Assignment | Omit each picture as you copy the entries exactly.

Extracted material |
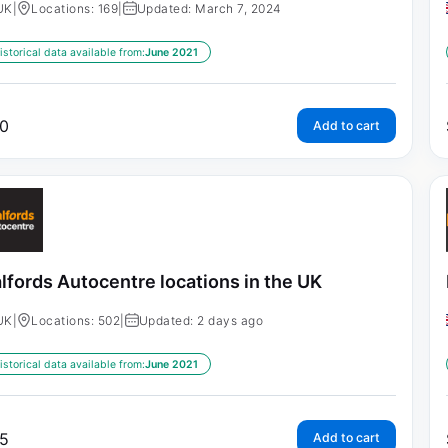
UK
|
Locations: 169
|
Updated: March 7, 2024
istorical data available from:
June 2021
0
Add to cart
lfords Autocentre locations in the UK
UK
|
Locations: 502
|
Updated: 2 days ago
istorical data available from:
June 2021
5
Add to cart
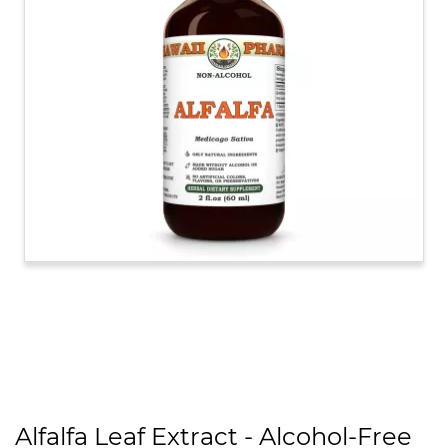
Alfalfa Leaf Extract - Alcohol-Free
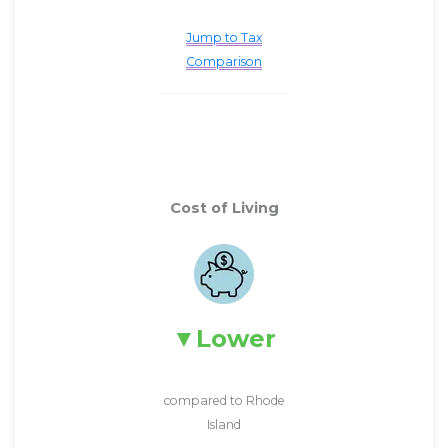
Jump to Tax
Comparison
Cost of Living
Lower
compared to Rhode
Island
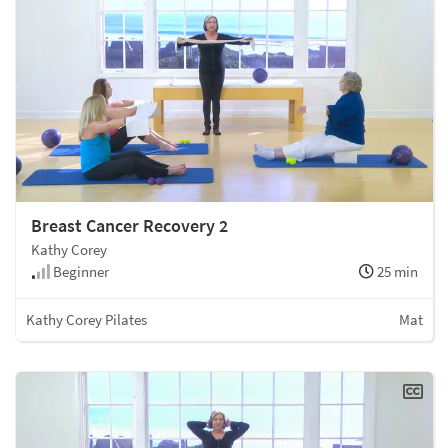
Breast Cancer Recovery 2
Kathy Corey
Beginner
25 min
Kathy Corey Pilates
Mat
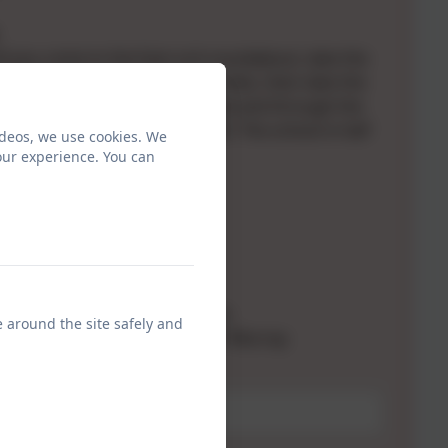
il you come to the East ord roundabout, take the
he A698. Follow the road for 3 miles, then take the
 Norham. Proceed past the castle and through the
come to a junction and turn left. The school is half
ideos, we use cookies. We
.
our experience. You can
want to contact:
rs: Mr Douglas Watkin
 Gary Hilton
Mrs Julia Bradbury
sha Pearson
uarding Leads: Mr Gary Hilton
e around the site safely and
ed Safeguarding Leads: Miss P Murray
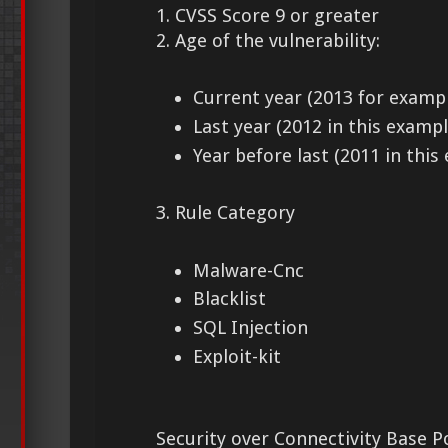
1. CVSS Score 9 or greater
2. Age of the vulnerability:
Current year (2013 for examp
Last year (2012 in this exampl
Year before last (2011 in this
3. Rule Category
Malware-Cnc
Blacklist
SQL Injection
Exploit-kit
Security over Connectivity Base Po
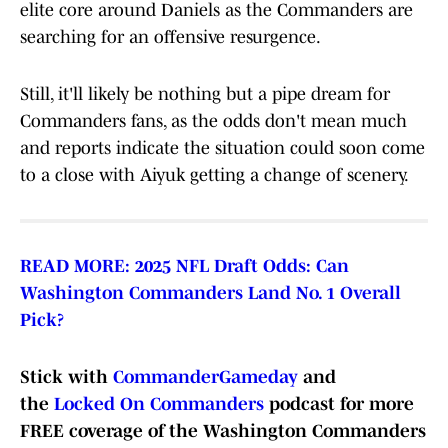
elite core around Daniels as the Commanders are
searching for an offensive resurgence.
Still, it'll likely be nothing but a pipe dream for
Commanders fans, as the odds don't mean much
and reports indicate the situation could soon come
to a close with Aiyuk getting a change of scenery.
READ MORE: 2025 NFL Draft Odds: Can
Washington Commanders Land No. 1 Overall
Pick?
Stick with
CommanderGameday
and
the
Locked On Commanders
podcast for more
FREE coverage of the Washington Commanders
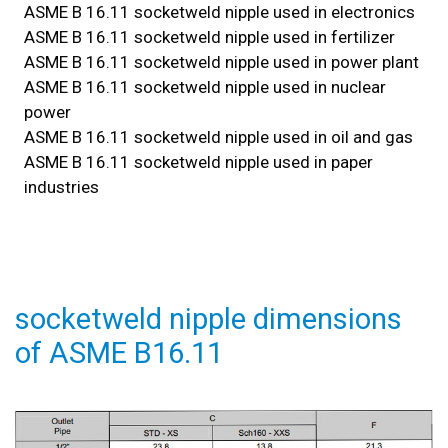
ASME B 16.11 socketweld nipple used in electronics
ASME B 16.11 socketweld nipple used in fertilizer
ASME B 16.11 socketweld nipple used in power plant
ASME B 16.11 socketweld nipple used in nuclear
power
ASME B 16.11 socketweld nipple used in oil and gas
ASME B 16.11 socketweld nipple used in paper
industries
socketweld nipple dimensions
of ASME B16.11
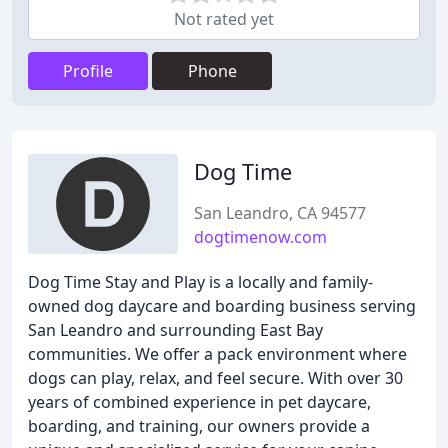
Not rated yet
Profile
Phone
Dog Time
San Leandro, CA 94577
dogtimenow.com
Dog Time Stay and Play is a locally and family-
owned dog daycare and boarding business serving
San Leandro and surrounding East Bay
communities. We offer a pack environment where
dogs can play, relax, and feel secure. With over 30
years of combined experience in pet daycare,
boarding, and training, our owners provide a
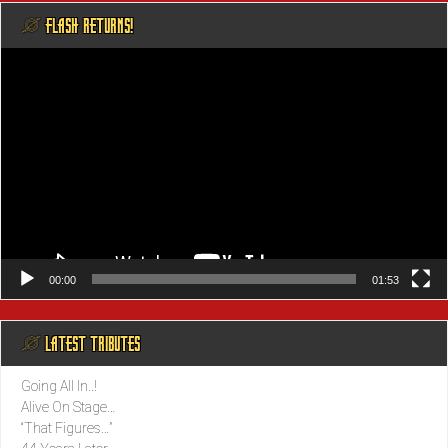
@ FLASH RETURNS!
Video
Player
00:00
01:53
@ LATEST TRIBUTES
Going All In..!
Alive On Stage…
“That Figures…”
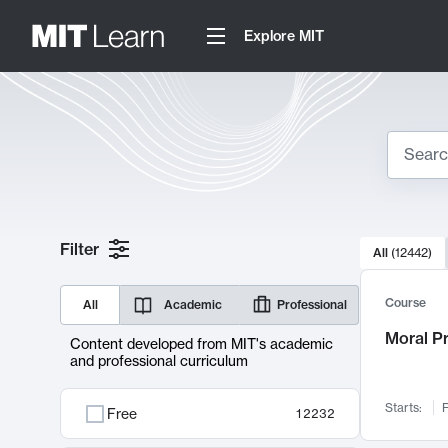
Explore MIT
Search
10000 resul
Filter
All
(
12442
)
Sear
Course
All
Academic
Professional
Moral P
Content developed from MIT's academic
and professional curriculum
Starts:
F
Free
12232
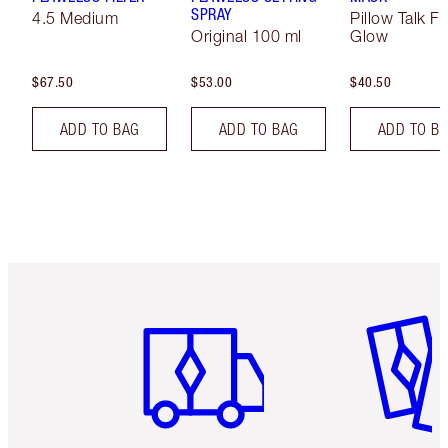
SPRAY
4.5 Medium
Pillow Talk F
Original 100 ml
Glow
$67.50
$53.00
$40.50
ADD TO BAG
ADD TO BAG
ADD TO B
Item 1 of 6
Item 2 o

Result for this exercise |
UK
|
Locations: 169
|
Updated: March 7, 2024
istorical data available from:
June 2021
0
Add to cart
lfords Autocentre locations in the UK
UK
|
Locations: 502
|
Updated: 2 days ago
istorical data available from:
June 2021
5
Add to cart
Alfalfa Leaf Extract - Alcohol-Free
Jump to Tax
Comparison
Cost of Living
Lower
compared to Rhode
Island
Breast Cancer Recovery 2
Kathy Corey
Beginner
25 min
Kathy Corey Pilates
Mat
il you come to the East ord roundabout, take the
he A698. Follow the road for 3 miles, then take the
 Norham. Proceed past the castle and through the
come to a junction and turn left. The school is half
ideos, we use cookies. We
.
our experience. You can
want to contact:
rs: Mr Douglas Watkin
 Gary Hilton
Mrs Julia Bradbury
sha Pearson
uarding Leads: Mr Gary Hilton
e around the site safely and
ed Safeguarding Leads: Miss P Murray
1. CVSS Score 9 or greater
2. Age of the vulnerability:
Current year (2013 for examp
Last year (2012 in this exampl
Year before last (2011 in this
3. Rule Category
Malware-Cnc
Blacklist
SQL Injection
Exploit-kit
Security over Connectivity Base Po
elite core around Daniels as the Commanders are
searching for an offensive resurgence.
Still, it'll likely be nothing but a pipe dream for
Commanders fans, as the odds don't mean much
and reports indicate the situation could soon come
to a close with Aiyuk getting a change of scenery.
READ MORE: 2025 NFL Draft Odds: Can
Washington Commanders Land No. 1 Overall
Pick?
Stick with
CommanderGameday
and
the
Locked On Commanders
podcast for more
FREE coverage of the Washington Commanders
ASME B 16.11 socketweld nipple used in electronics
ASME B 16.11 socketweld nipple used in fertilizer
ASME B 16.11 socketweld nipple used in power plant
ASME B 16.11 socketweld nipple used in nuclear
power
ASME B 16.11 socketweld nipple used in oil and gas
ASME B 16.11 socketweld nipple used in paper
industries
socketweld nipple dimensions
of ASME B16.11
Not rated yet
Profile
Phone
Dog Time
San Leandro, CA 94577
dogtimenow.com
Dog Time Stay and Play is a locally and family-
owned dog daycare and boarding business serving
San Leandro and surrounding East Bay
communities. We offer a pack environment where
dogs can play, relax, and feel secure. With over 30
years of combined experience in pet daycare,
boarding, and training, our owners provide a
@ FLASH RETURNS!
Video
Player
00:00
01:53
@ LATEST TRIBUTES
Going All In..!
Alive On Stage…
“That Figures…”
Explore MIT
Search
10000 resul
Filter
All
(
12442
)
Sear
Course
All
Academic
Professional
Moral P
Content developed from MIT's academic
and professional curriculum
Starts:
F
Free
12232
SPRAY
4.5 Medium
Pillow Talk F
Original 100 ml
Glow
$67.50
$53.00
$40.50
ADD TO BAG
ADD TO BAG
ADD TO B
Item 1 of 6
Item 2 o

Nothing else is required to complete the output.